--- DATASET EXCERPTS Enclosed Below ---

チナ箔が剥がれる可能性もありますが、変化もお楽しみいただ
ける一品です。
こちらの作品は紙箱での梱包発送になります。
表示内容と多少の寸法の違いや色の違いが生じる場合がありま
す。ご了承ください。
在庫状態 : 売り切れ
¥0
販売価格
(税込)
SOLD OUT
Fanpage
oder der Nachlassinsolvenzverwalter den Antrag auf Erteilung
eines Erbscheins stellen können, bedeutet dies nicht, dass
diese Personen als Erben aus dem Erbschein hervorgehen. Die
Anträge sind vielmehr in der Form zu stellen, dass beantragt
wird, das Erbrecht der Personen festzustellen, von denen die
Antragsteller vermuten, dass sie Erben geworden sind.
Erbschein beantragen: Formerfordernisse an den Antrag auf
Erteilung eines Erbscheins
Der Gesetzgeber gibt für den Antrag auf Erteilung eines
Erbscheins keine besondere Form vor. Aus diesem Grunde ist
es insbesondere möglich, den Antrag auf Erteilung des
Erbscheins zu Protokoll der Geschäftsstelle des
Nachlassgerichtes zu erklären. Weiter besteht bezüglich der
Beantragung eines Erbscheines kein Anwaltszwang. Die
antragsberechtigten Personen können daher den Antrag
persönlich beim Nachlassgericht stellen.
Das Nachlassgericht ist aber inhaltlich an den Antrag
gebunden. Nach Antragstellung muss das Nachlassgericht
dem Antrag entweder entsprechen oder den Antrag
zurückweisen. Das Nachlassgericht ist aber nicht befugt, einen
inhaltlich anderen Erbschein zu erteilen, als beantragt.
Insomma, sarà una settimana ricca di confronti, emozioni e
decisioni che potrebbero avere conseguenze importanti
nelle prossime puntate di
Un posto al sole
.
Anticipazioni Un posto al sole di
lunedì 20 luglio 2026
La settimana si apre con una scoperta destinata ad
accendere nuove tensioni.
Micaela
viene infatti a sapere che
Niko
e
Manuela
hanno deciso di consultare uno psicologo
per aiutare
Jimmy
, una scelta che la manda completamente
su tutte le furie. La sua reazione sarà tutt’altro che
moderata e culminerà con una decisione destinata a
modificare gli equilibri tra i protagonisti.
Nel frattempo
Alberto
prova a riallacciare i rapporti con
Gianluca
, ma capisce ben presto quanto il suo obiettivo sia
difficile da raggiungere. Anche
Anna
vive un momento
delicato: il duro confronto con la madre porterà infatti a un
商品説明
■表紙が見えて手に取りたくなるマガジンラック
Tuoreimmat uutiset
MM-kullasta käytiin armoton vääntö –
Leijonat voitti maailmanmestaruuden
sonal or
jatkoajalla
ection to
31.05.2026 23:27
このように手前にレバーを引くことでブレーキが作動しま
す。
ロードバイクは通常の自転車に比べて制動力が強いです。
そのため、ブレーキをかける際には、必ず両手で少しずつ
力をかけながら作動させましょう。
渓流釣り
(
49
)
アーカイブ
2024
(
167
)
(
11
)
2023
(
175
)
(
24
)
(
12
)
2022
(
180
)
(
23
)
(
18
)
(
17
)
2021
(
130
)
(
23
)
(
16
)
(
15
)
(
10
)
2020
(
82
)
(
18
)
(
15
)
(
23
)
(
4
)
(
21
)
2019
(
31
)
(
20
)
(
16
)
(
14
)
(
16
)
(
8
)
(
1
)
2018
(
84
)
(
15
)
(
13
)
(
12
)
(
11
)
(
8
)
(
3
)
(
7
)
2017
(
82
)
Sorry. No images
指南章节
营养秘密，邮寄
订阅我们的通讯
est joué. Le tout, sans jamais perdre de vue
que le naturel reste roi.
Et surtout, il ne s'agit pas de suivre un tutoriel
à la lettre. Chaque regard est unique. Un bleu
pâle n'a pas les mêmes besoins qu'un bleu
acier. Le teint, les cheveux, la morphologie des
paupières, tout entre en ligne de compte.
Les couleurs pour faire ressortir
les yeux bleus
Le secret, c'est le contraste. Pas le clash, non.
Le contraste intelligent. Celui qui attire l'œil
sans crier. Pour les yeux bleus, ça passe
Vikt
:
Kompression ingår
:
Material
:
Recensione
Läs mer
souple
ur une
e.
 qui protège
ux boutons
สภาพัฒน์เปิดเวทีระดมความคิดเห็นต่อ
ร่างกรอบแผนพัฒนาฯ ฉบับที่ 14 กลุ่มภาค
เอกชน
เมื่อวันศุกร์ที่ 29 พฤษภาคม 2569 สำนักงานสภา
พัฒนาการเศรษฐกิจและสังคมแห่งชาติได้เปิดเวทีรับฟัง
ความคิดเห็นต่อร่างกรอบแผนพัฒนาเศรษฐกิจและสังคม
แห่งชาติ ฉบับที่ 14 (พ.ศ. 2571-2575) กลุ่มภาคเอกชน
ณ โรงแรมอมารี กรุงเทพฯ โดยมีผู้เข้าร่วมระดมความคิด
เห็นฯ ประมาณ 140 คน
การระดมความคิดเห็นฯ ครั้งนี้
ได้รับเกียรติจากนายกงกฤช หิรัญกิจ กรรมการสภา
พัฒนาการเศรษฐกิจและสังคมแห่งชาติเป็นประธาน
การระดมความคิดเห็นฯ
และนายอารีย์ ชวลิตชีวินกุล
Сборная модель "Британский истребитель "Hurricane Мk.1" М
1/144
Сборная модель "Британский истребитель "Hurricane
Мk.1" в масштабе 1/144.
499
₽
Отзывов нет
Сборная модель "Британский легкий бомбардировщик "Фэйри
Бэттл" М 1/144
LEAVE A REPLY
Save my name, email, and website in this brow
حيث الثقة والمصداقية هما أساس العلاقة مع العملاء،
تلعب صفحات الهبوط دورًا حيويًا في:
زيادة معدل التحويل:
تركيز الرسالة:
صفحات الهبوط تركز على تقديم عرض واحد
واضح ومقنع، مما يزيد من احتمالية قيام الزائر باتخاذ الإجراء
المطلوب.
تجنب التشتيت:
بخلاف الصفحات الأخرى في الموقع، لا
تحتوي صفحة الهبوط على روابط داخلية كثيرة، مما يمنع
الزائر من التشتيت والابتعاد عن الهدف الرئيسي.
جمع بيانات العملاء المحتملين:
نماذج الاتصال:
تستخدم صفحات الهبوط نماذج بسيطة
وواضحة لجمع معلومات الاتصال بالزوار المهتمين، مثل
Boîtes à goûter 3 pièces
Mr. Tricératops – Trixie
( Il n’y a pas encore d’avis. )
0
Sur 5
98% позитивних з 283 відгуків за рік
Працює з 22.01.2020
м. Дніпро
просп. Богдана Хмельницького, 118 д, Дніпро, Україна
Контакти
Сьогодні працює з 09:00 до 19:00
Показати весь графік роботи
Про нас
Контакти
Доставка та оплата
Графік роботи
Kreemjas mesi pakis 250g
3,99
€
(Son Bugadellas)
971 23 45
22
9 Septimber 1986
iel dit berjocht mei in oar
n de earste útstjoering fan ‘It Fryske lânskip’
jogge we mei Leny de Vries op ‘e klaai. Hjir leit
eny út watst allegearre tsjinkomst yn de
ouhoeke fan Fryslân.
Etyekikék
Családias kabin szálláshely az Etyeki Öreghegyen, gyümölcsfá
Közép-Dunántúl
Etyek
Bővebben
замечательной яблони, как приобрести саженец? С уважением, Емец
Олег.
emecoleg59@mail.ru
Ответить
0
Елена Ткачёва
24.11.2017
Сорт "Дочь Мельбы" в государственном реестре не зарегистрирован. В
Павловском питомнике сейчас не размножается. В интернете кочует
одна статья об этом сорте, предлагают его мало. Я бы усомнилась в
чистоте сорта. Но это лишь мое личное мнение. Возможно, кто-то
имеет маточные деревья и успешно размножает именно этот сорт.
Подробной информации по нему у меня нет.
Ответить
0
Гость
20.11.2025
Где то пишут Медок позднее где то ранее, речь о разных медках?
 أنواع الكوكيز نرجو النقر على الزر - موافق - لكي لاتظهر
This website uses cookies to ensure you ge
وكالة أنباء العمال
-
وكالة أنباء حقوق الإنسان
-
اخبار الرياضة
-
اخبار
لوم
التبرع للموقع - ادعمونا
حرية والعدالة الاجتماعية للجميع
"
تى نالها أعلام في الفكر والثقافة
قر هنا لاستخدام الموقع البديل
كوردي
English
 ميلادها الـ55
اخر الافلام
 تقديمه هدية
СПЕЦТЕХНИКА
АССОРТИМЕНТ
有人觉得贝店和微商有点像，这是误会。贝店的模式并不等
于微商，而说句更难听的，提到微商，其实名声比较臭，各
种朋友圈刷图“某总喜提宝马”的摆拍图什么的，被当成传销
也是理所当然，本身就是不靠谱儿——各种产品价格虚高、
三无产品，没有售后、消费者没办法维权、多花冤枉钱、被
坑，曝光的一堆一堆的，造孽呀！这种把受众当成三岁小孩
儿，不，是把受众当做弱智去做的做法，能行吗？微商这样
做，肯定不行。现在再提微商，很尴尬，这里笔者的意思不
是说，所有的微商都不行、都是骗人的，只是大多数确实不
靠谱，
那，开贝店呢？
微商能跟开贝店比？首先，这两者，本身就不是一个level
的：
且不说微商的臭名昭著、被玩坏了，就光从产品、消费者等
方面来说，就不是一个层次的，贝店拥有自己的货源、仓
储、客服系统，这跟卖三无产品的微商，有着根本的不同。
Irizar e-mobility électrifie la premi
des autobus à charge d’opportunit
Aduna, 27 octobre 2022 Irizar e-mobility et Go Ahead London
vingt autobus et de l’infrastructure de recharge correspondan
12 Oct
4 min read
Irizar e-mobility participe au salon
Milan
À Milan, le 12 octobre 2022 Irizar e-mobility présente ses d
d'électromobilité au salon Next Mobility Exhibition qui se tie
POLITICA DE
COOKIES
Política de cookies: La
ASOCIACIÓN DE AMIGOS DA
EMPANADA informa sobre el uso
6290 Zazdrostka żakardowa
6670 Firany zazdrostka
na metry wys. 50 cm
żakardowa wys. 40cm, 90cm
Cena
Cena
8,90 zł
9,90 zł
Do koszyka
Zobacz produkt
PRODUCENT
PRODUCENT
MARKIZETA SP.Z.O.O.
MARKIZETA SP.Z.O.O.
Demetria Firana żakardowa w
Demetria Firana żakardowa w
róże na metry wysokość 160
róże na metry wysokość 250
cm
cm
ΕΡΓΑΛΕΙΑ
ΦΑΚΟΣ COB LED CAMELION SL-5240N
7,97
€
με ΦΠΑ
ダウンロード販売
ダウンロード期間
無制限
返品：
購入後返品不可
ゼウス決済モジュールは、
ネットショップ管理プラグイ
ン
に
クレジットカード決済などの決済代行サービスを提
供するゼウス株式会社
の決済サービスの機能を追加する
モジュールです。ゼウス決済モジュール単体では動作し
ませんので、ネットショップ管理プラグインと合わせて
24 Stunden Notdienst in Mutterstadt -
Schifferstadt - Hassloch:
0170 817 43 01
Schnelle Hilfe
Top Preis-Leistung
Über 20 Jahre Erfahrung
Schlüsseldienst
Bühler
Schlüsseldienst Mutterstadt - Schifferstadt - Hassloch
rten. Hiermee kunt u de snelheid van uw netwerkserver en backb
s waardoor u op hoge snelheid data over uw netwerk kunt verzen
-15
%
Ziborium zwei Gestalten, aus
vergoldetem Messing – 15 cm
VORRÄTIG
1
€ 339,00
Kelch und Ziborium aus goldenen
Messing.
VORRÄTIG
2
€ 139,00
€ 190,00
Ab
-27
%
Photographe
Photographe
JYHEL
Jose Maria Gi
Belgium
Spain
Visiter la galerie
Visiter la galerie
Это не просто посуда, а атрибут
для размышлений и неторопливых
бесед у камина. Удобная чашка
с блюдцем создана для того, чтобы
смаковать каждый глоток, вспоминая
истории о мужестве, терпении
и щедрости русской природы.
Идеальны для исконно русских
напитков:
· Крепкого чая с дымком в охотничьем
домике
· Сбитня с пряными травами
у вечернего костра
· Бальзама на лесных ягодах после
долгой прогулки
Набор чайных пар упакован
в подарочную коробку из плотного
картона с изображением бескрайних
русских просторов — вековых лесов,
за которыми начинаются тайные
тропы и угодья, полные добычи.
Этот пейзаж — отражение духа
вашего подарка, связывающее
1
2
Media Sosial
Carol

--- End of Enclosed DATASET EXCERPTS ---

**TASK TO COMPLETE**
Pull every line holding "sole" out of the records.

**SOLUTION TO THE EXERCISE**
Un posto al sole
Anticipazioni Un posto al sole di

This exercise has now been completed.